| Exercise data |
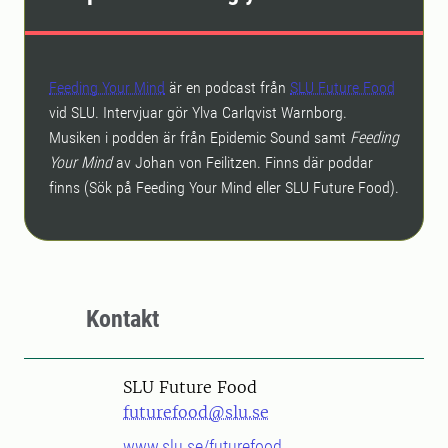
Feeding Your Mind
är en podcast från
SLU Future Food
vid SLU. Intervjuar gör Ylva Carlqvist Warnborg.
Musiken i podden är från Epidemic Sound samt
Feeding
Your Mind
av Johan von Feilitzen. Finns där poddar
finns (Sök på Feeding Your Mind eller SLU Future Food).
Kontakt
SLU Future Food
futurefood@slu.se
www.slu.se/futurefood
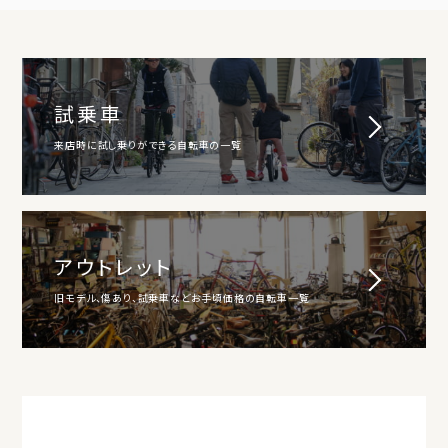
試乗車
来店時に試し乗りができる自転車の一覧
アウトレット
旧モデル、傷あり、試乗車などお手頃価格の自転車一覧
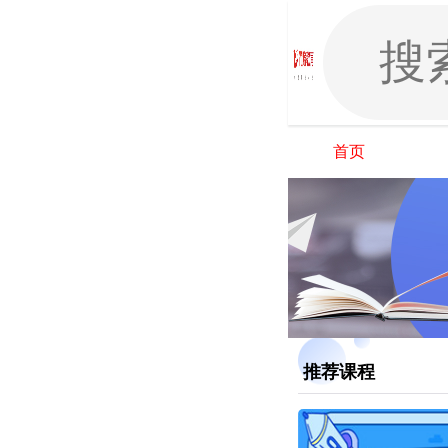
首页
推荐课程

| Work to complete |
Working through the records, find each line containing the word "Your" and copy it.

| Result below |
Feeding Your Mind
Your Mind
finns (Sök på Feeding Your Mind eller SLU Future Food).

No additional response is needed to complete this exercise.